FCC Approves AT&T-DirecTV Merger

AT&T and DirecTV’s merger cleared its final federal regulatory hurdle on Friday, garnering the votes at the FCC for approval.

The $49 billion transaction will create a bundling powerhouse, with the combined company’s ability to offer video, broadband and voice services. The combined company will have about 26 million video subscribers, making it the largest pay-TV provider, exceeding even the 22 million video subscribers of Comcast.

AT&T announced shortly after the FCC’s vote that it had completed the merger, and will integrate the two companies over the coming months.

“This transaction allows us to significantly expand our high-speed Internet service to reach millions more households, which is a perfect complement to our coast-to-coast TV and mobile coverage,” said Randall Stephenson, chairman and CEO of AT&T. “We’re now a fundamentally different company with a diversified set of capabilities and businesses that set us apart from the competition.”

DirecTV CEO Mike White will retire, and AT&T is naming John Stankey as CEO of AT&T Entertainment & Internet Services, overseeing DirecTV and AT&T Home Solutions.

Earlier this week FCC chairman Tom Wheeler said that he was recommending approval of the AT&T merger with DirecTV with conditions, including provisions to prevent the combined company from discriminating against online video competition.

The Department of Justice, which also has been reviewing the transaction, said it would not challenge the deal, concluding that “the combination of AT&T’s land-based Internet and video business with DirecTV’s satellite-based video business does not pose a significant risk to competition.”

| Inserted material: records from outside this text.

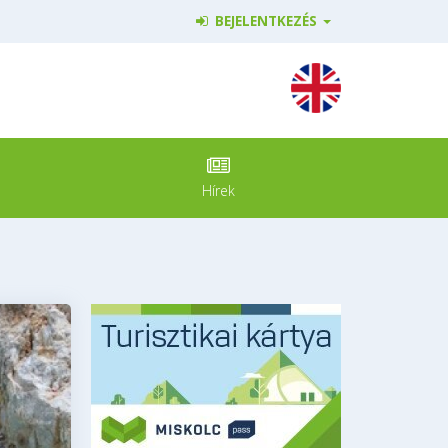
BEJELENTKEZÉS
Hírek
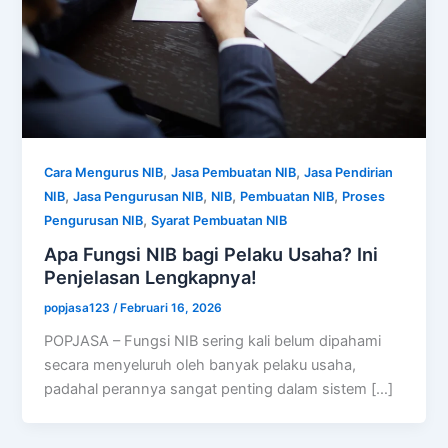
,
,
Cara Mengurus NIB
Jasa Pembuatan NIB
Jasa Pendirian
,
,
,
,
NIB
Jasa Pengurusan NIB
NIB
Pembuatan NIB
Proses
,
Pengurusan NIB
Syarat Pembuatan NIB
Apa Fungsi NIB bagi Pelaku Usaha? Ini
Penjelasan Lengkapnya!
popjasa123
/
Februari 16, 2026
POPJASA – Fungsi NIB sering kali belum dipahami
secara menyeluruh oleh banyak pelaku usaha,
padahal perannya sangat penting dalam sistem […]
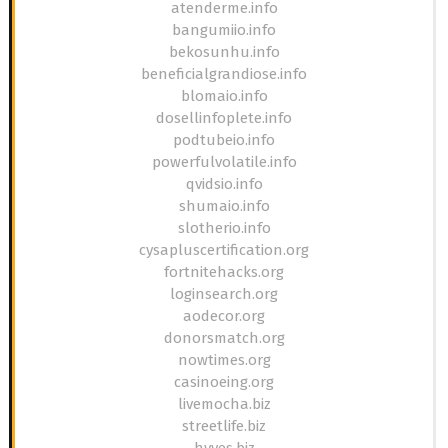
atenderme.info
bangumiio.info
bekosunhu.info
beneficialgrandiose.info
blomaio.info
dosellinfoplete.info
podtubeio.info
powerfulvolatile.info
qvidsio.info
shumaio.info
slotherio.info
cysapluscertification.org
fortnitehacks.org
loginsearch.org
aodecor.org
donorsmatch.org
nowtimes.org
casinoeing.org
livemocha.biz
streetlife.biz
hyves.biz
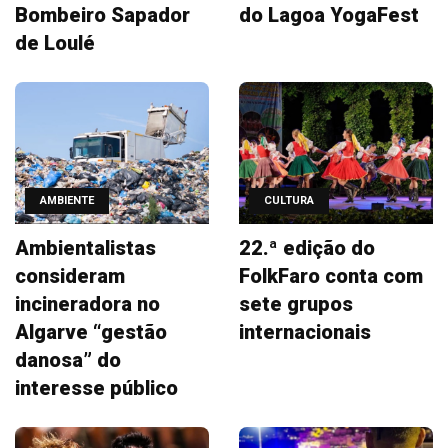
Bombeiro Sapador
do Lagoa YogaFest
de Loulé
AMBIENTE
CULTURA
Ambientalistas
22.ª edição do
consideram
FolkFaro conta com
incineradora no
sete grupos
Algarve “gestão
internacionais
danosa” do
interesse público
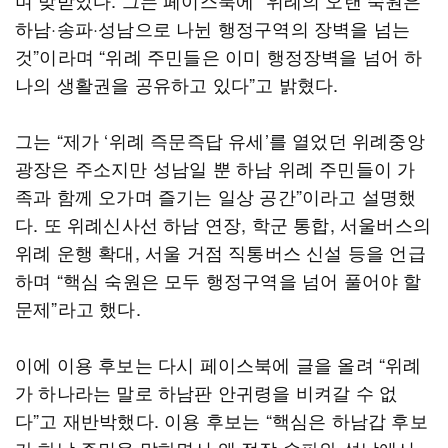
며 맞받았다. 그는 페이스북에 “위례의 오랜 숙원은
하남·송파·성남으로 나뉜 행정구역의 장벽을 넘는
것”이라며 “위례 주민들은 이미 행정장벽을 넘어 하
나의 생활권을 공유하고 있다”고 밝혔다.
그는 “제가 ‘위례 즉문즉답 유세’를 열었던 위례중앙
광장은 주소지만 성남일 뿐 하남 위례 주민들이 가
족과 함께 오가며 즐기는 일상 공간”이라고 설명했
다. 또 위례신사선 하남 연장, 학군 통합, 서울버스의
위례 운행 확대, 서울 거점 직통버스 신설 등을 언급
하며 “핵심 숙원은 모두 행정구역을 넘어 풀어야 할
문제”라고 했다.
이에 이용 후보는 다시 페이스북에 글을 올려 “위례
가 하나라는 말로 하남판 안귀령을 비켜갈 수 없
다”고 재반박했다. 이용 후보는 “핵심은 하남갑 후보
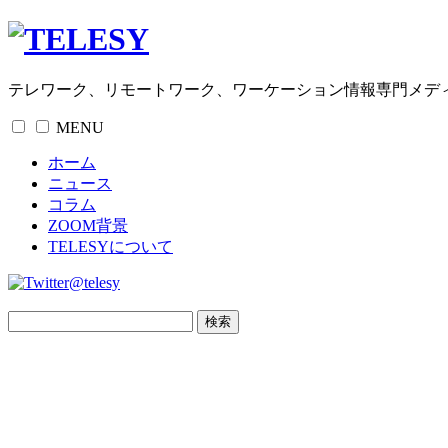
テレワーク、リモートワーク、ワーケーション情報専門メデ
MENU
ホーム
ニュース
コラム
ZOOM背景
TELESYについて
@telesy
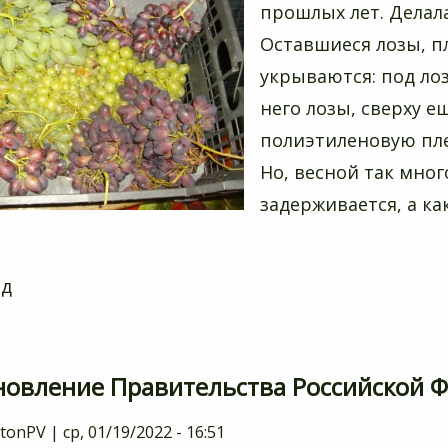
прошлых лет. Делала
Оставшиеся лозы, п
укрываются: под ло
него лозы, сверху е
полиэтиленовую пл
Но, весной так мног
задерживается, а ка
ад
новление Правительства Российской Ф
tonPV
|
ср, 01/19/2022 - 16:51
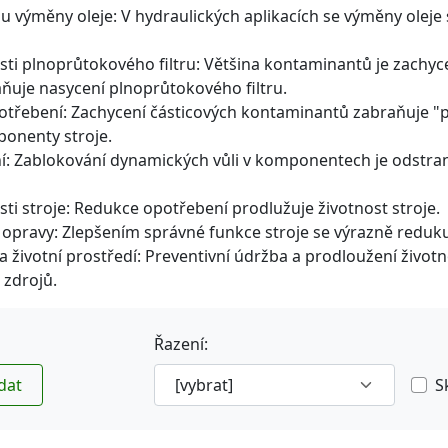
lu výměny oleje: V hydraulických aplikacích se výměny oleje
sti plnoprůtokového filtru: Většina kontaminantů je zach
aňuje nasycení plnoprůtokového filtru.
otřebení: Zachycení částicových kontaminantů zabraňuje "
ponenty stroje.
í: Zablokování dynamických vůli v komponentech je odstra
ti stroje: Redukce opotřebení prodlužuje životnost stroje.
opravy: Zlepšením správné funkce stroje se výrazně reduku
 životní prostředí: Preventivní údržba a prodloužení životn
 zdrojů.
Řazení:
dat
S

AT&T and DirecTV will be required to expand its high-speed fiber broadband service to 12.5 million customer locations as well as certain schools and libraries. AT&T said that the condition requires it to offer such a service to at least that many within four years. FCC officials had expressed concern that there would be less incentive for the combined company to expand the network given that AT&T’s U-verse and DirecTV compete in some markets.

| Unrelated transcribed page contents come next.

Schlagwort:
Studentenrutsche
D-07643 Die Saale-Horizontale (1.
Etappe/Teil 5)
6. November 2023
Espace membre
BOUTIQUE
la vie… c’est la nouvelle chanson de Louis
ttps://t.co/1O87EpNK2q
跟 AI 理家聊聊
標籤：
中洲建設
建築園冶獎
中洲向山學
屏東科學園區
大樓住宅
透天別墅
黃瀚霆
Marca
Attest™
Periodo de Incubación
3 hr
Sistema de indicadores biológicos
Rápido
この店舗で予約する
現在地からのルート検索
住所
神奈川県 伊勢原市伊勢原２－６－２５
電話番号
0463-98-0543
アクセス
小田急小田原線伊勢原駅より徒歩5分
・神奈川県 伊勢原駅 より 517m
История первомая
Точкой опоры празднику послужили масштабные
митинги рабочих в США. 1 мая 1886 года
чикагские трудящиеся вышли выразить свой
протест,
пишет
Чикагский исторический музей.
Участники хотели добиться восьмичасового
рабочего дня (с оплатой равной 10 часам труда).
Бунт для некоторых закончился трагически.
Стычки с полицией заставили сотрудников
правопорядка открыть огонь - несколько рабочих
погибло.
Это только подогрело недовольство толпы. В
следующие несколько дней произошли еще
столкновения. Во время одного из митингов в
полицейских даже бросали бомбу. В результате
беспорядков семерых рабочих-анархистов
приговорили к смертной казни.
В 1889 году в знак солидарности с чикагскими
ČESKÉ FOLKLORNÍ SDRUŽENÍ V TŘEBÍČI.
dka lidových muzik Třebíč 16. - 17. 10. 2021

The combined company will be prohibited from discriminating against rival Internet video distribution services via the use of data caps, like waiving the caps for AT&T-DirecTV video. The FCC noted that AT&T was the only major Internet service provider that applied data caps across the board for its fixed broadband customers.

They also will have to submit so-called interconnection agreements to the commission for review. Those are pacts in which content companies like Netflix secure links of their traffic to broadband services.

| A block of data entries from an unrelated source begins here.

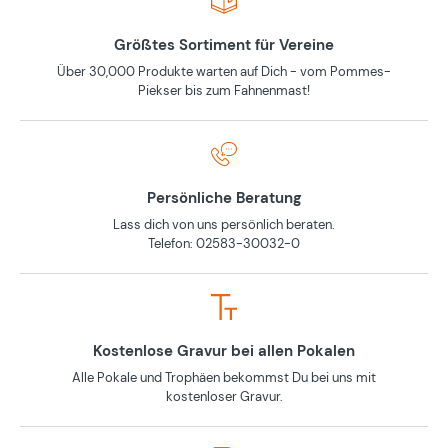
Größtes Sortiment für Vereine
Über 30,000 Produkte warten auf Dich - vom Pommes-
Piekser bis zum Fahnenmast!
Persönliche Beratung
Lass dich von uns persönlich beraten.
Telefon: 02583-30032-0
Kostenlose Gravur bei allen Pokalen
Alle Pokale und Trophäen bekommst Du bei uns mit
kostenloser Gravur.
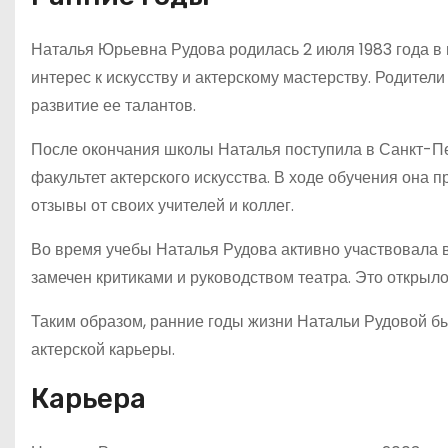
Наталья Юрьевна Рудова родилась 2 июля 1983 года в 
интерес к искусству и актерскому мастерству. Родите
развитие ее талантов.
После окончания школы Наталья поступила в Санкт-Пет
факультет актерского искусства. В ходе обучения она 
отзывы от своих учителей и коллег.
Во время учебы Наталья Рудова активно участвовала в
замечен критиками и руководством театра. Это открыло
Таким образом, ранние годы жизни Натальи Рудовой б
актерской карьеры.
Карьера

The conditions also require that the combined company make low price standalone Internet service available to low-income residents in their coverage area. Service with speeds of at least 10 Mbps will be offered for $10 per month in areas where it is available. In other places, 5 Mbps service will be offered for $10 per month or 3 Mbps service will be offered for $5 per month.

The company also will be required to engage a third-party compliance officer to make sure that the conditions are being followed.

The conditions will be in effect for four years.

Wheeler was joined by Mignon Clyburn and Jessica Rosenworcel in supporting the merger. All three are Democratic appointees. Commissioner Michael O’Rielly concurred, and commissioner Ajit Pai supported but dissented to the conditions.

The conditions do not include a provision that would require that the combined company abide by the FCC’s recently passed open Internet rules, regardless of what happens with an ongoing court challenge. An FCC spokeswoman said that the open Internet rules “are already in effect industry-wide and do not need to be duplicated in this transaction. The interconnection and data cap conditions go beyond the open Internet rules and are specific to this merger.”

Earlier this week, John Bergmayer, senior staff attorney at the public interest group Public Knowledge, said that they were “gratified that the commission appears to have addressed the merger specific issues related to AT&T’s ability — through discriminatory application of data caps and through other means — to disadvantage rival over-the-top video competitors.”

But he said that they remained concerned about the “underlying problem of our lack of competition” in the marketplace.

Matthew Polka, president and CEO of the American Cable Assn., which represents small- and medium- sized cable operators, said on Wednesday that the combined company would still have the incentive to charge pay-TV rivals higher prices for four Root Sports regional sports networks under their control.

“By charging higher prices for its RSNs to its pay-TV rivals, the new AT&T-DirecTV will not only drive up its rivals’ customers’ subscription fees, but it will reduce their funds available for deploying high performance broadband services in new areas,” Polka said in a statement.